→ **DIRECTIONS FOR THIS TASK**:
Exactly the lines from the one containing "Nos solutions" to the final line below should be output, and no others.

[Extracted page text data]
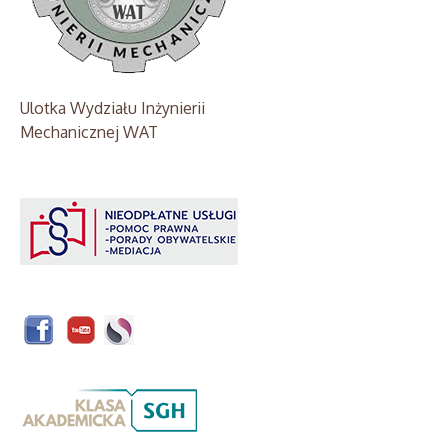
Ulotka Wydziału Inżynierii
Mechanicznej WAT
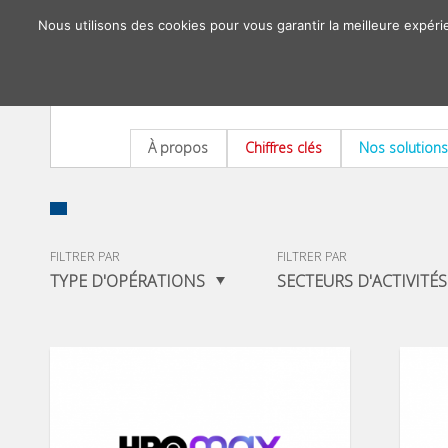
Nous utilisons des cookies pour vous garantir la meilleure expéri
À propos
Chiffres clés
Nos solutions
FILTRER PAR
FILTRER PAR
TYPE D'OPÉRATIONS
SECTEURS D'ACTIVITÉS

→ **RESPONSE BELOW**:
Nos solutions
FILTRER PAR
FILTRER PAR
TYPE D'OPÉRATIONS
SECTEURS D'ACTIVITÉS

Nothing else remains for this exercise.